Exercise >>
Look through the data for the string "gestion". Copy every line where it is found.

* * *

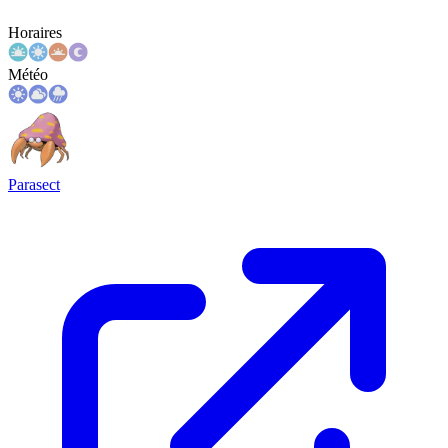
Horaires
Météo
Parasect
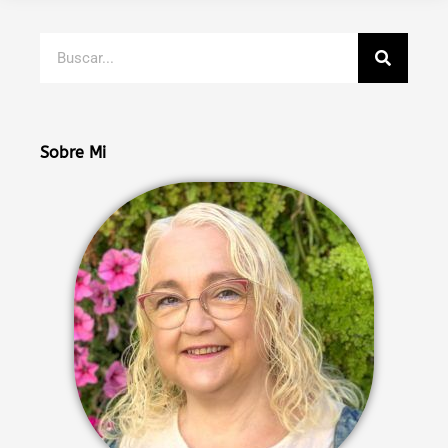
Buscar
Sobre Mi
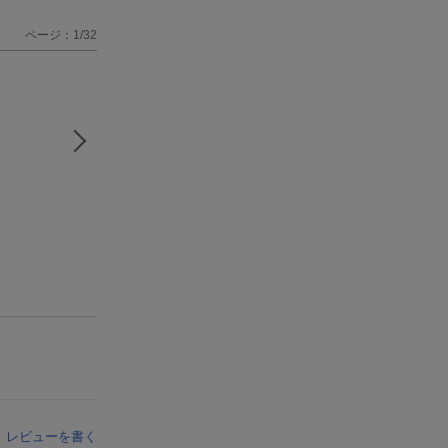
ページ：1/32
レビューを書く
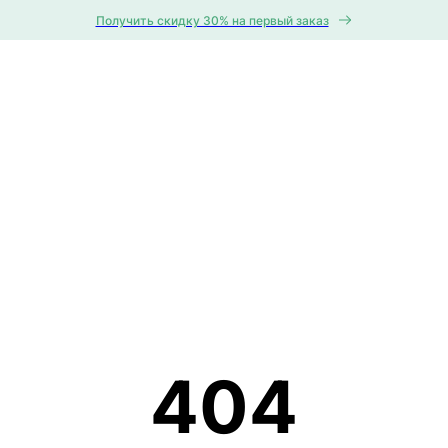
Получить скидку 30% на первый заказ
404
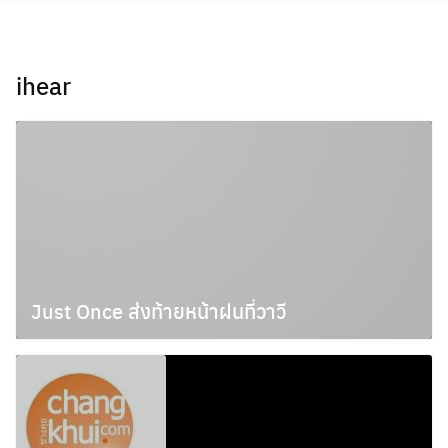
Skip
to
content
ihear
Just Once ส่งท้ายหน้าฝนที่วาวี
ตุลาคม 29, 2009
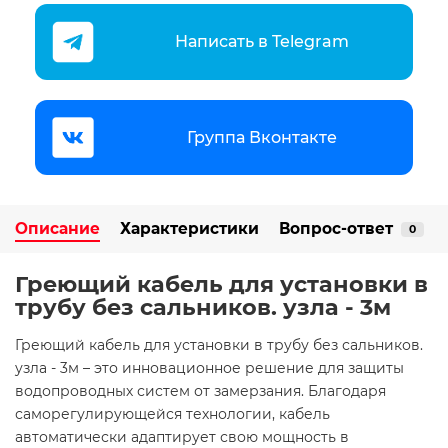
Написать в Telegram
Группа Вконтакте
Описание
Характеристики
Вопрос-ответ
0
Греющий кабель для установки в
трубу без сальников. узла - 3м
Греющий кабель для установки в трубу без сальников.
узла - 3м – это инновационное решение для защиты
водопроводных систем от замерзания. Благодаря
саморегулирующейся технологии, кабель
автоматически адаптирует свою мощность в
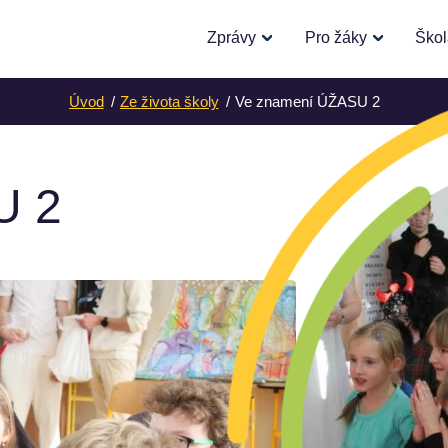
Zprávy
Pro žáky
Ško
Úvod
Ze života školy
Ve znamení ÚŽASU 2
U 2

* * *

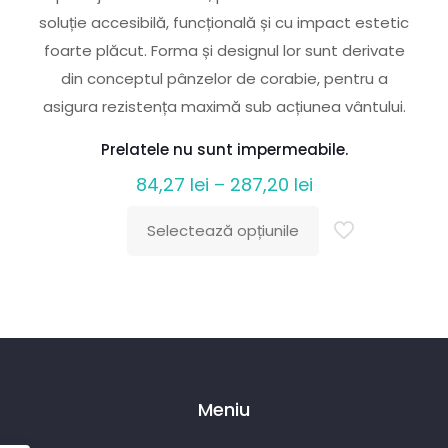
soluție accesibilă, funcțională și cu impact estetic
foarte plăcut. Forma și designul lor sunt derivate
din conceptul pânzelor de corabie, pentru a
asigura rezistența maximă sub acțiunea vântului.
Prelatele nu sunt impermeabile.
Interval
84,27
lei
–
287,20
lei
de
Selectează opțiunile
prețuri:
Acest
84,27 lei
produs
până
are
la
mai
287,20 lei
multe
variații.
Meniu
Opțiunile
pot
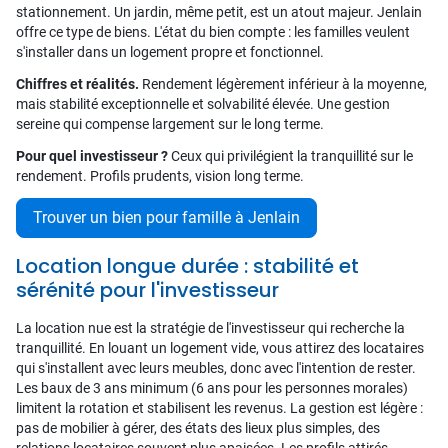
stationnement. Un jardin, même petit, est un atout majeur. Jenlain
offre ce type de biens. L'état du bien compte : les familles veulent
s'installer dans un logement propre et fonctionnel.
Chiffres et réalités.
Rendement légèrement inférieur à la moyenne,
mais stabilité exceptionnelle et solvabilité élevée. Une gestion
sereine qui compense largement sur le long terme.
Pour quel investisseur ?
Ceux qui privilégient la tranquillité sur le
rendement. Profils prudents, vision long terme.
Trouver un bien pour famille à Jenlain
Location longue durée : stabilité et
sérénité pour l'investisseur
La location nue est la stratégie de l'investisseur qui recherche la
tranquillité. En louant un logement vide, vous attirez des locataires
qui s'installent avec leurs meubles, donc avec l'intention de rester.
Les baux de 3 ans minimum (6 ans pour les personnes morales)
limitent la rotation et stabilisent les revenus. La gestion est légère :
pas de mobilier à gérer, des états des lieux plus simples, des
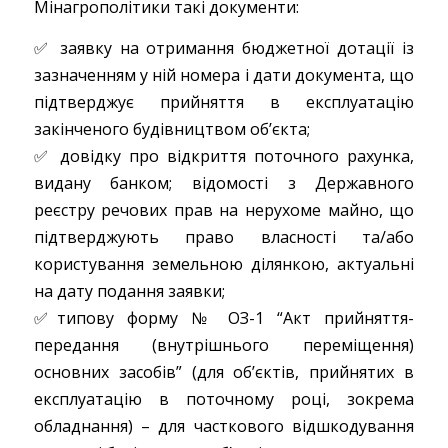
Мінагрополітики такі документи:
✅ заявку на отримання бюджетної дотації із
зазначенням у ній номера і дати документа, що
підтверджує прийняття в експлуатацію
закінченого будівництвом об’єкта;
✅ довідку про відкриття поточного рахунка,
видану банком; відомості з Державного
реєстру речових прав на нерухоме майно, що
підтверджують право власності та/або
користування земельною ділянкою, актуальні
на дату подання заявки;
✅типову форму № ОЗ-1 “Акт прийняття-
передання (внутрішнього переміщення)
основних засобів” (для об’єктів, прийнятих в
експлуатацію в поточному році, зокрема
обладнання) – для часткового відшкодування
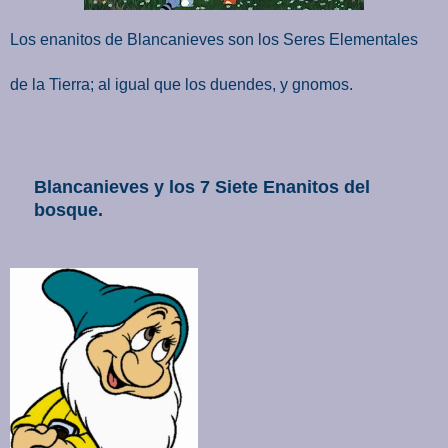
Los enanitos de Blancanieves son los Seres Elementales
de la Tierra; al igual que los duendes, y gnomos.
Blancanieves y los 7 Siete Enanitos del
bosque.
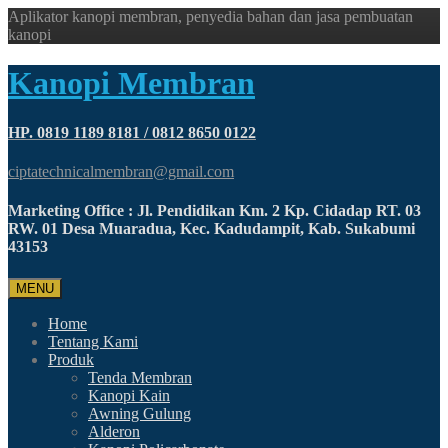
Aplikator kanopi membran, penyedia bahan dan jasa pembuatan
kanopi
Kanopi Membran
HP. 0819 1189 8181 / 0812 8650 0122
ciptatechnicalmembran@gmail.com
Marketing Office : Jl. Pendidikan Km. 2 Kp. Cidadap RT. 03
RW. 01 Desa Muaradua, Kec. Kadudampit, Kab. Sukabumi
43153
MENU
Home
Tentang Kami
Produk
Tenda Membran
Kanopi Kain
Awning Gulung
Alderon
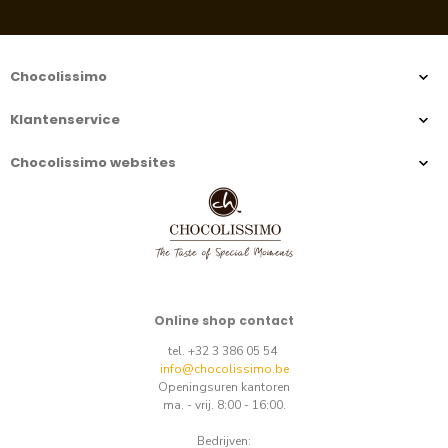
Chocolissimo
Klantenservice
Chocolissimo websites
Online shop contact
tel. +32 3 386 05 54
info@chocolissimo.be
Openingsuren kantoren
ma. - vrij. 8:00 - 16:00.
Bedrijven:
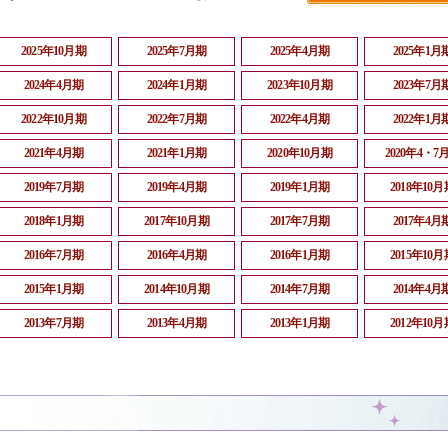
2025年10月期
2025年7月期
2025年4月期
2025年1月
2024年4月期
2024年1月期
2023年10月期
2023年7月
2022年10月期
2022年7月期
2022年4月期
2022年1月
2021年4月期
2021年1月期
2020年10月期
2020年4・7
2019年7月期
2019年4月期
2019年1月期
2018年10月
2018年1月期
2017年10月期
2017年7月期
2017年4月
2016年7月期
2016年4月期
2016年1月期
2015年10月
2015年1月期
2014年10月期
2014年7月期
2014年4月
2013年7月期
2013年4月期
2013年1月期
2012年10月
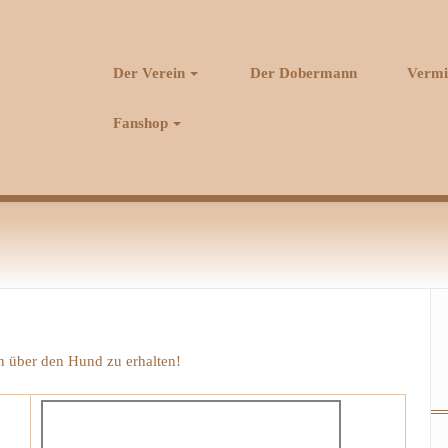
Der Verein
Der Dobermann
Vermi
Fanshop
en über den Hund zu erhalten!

* * *

Solution for this exercise >>
mais stabilité exceptionnelle et solvabilité élevée. Une gestion
limitent la rotation et stabilisent les revenus. La gestion est légère :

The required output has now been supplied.